Anyone who has read this blog knows I’m passionate about most of the technologies, approaches and the mind-set that have been lumped together under the Web 2.0 umbrella. But “the term” is way past any usefulness when something is described as a “Web 2.0 enterprise application” because it uses ajax (note: not the household cleaner and I’m sure the application is swell with or without calling it Web 2.0).
So, if you’re just now hearing the term “Web 2.0” and you’re wondering what it means, don’t waste your time. The term means anything that someone doesn’t want to sound, you know, not new. This week (and this changes weekly), it seems to mean anything that uses ajax (or any one of a few dozen alternative acronyms) and that can claim to have anything to do with the following: social media, social networking, tags, RSS feeds or mashups — oh, yeah, and best of all, “web app.” If you can use the word “participatory” in describing it, you also have a free pass to Web 2.0 as an adjective.
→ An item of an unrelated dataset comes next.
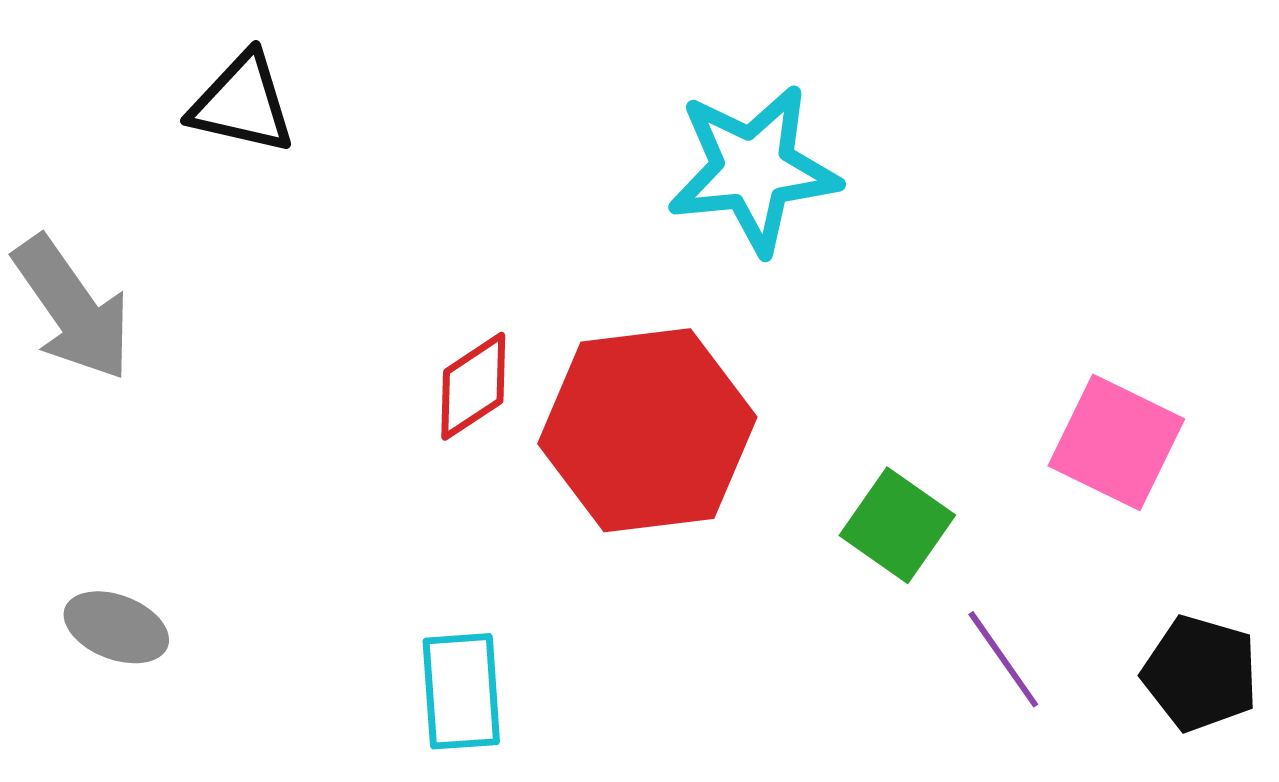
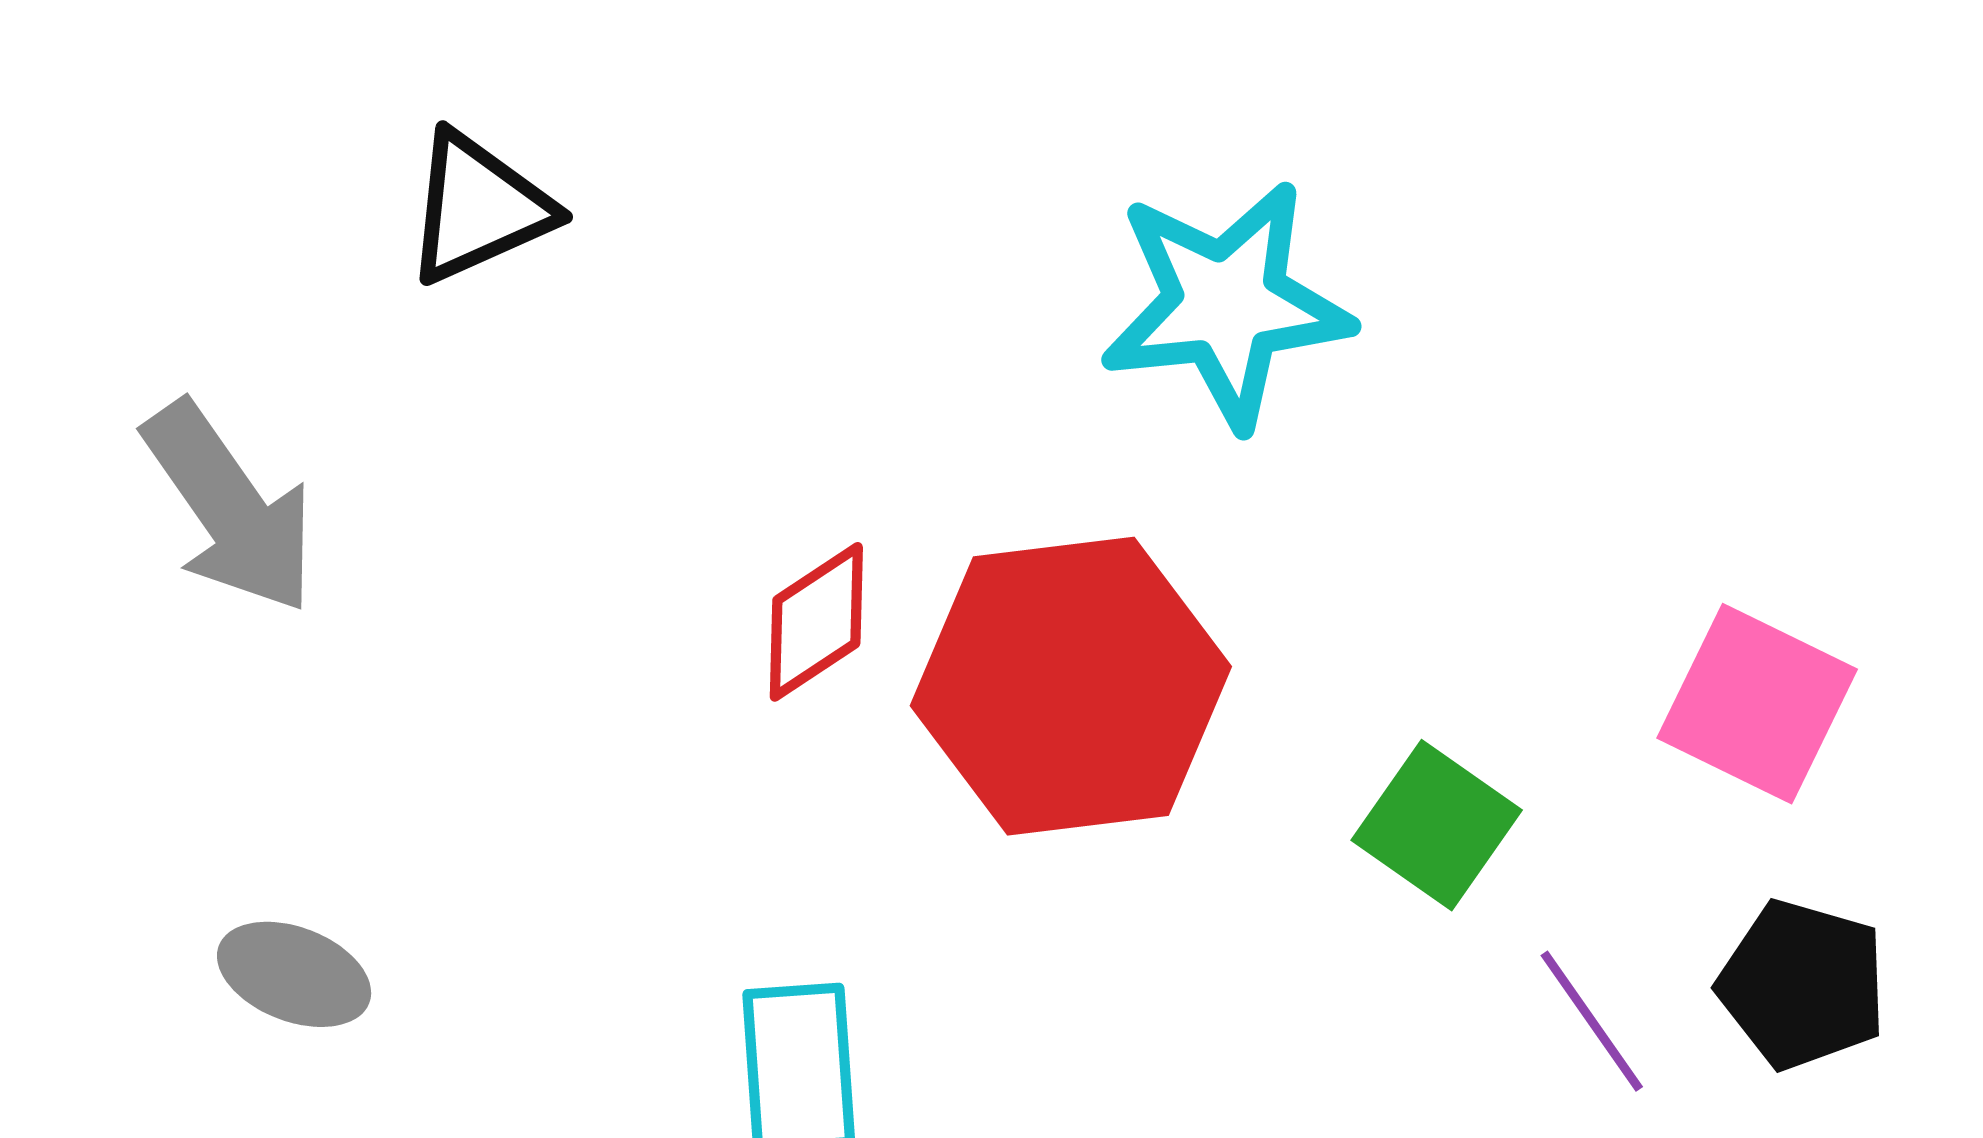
black triangle: (242, 103) -> (478, 208), turned -37
black pentagon: (1200, 673) -> (1802, 985), moved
Ironically (but not surprisingly as, again, it’s the term I don’t like), I’m a big fan of several blogs that cover “Web 2.0” developments. However, as this absurdity spreads, I’m finding my favorite blog on the subject is Go Flock Yourself, a blog that bites all things Web 2.0ish.
(Reminder: My 2006 new year’s resolution is to not whine so much. By the way, I’ve decided to use the term “Blog 2.0” to describe blogs that don’t whine.)